When asked why he was willing to make such a big bet on a bank most thought was finished, the prince gave an answer that should have any contrarian nodding in agreement: "In the last 19 months I watched the stock go from 35 to 10.75. It was very tempting, almost half its book value. The franchise of Citicorp’s internationally is unmatched by any other bank in the world."
2) Who: Jesse Livermore.
Play: Shorting Stock Market both in 1907 and 1929.
Jesse Livermore predicted the stock market crash of 1907.
He sold short as many publicly traded companies as he could get his hands on, and made $3 million in one single day. That’s the equivalent of $61 million today.
Twenty-two years later, he again predicted a market crash. In 1929, when everyone else in the world lost almost all of their investment and the United States was thrown into the depression, Jesse Livermore again sold short and made $100 million.
Adjusted to today’s dollars, Jesse Livermore made $3 billion in one day.
3) Who: George Soros
Play: British Pound
In one of the greatest contrarian investments
of all time, George Soros went short the British pound and earned $1 billion in one single day: Black Wednesday.
In 1992, George Soros borrowed billions in British pounds and converted them to German marks. The Bank of England was stubbornly refusing to either raise its interest rates to levels comparable to those of other European countries or to float its currency. At a certain point, the Bank could not refuse anymore and was forced to devaluate the Pound Sterling. George Soros then repaid what he borrowed at the new, much lower value, and earned $1 billion.
He was dubbed "The man who broke the bank of England" for his play, which actually forced the British banking system to enact major reforms.
4) Who: John Templeton
Play: Buying US stocks
At the end of the Great Depression, most American companies were either bankrupt or non-existent. No one had either the money or the nerve to invest. As a consequence US stocks were severely undervalued.
John Templeton realized this. He also knew that since Europe was on the brink of war, the United States would somehow get pulled in: either into the actual battle or simply by supplying European Allies with military supplies, as it had done in World War One.
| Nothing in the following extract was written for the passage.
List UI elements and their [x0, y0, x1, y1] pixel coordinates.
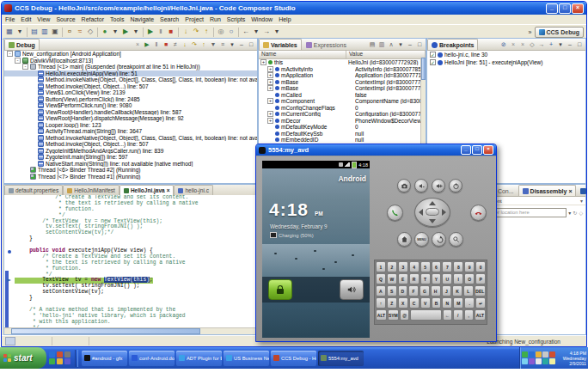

He realized that this would spur the American economy and lift it out of the Depression.
When everyone else was busy hoarding their cash under their mattresses, John Templeton convinced his boss to loan him $10,000. He invested that money in 104 US stocks all that were selling for less than $1 in 1940, at the outbreak of the war. 34 of the companies he invested in were bankrupt.
Then he sat back and waited. Sure enough, four years later his $10,000 was already worth $40,000. He registered a profit on all but four of his stocks and in the end made five times his money.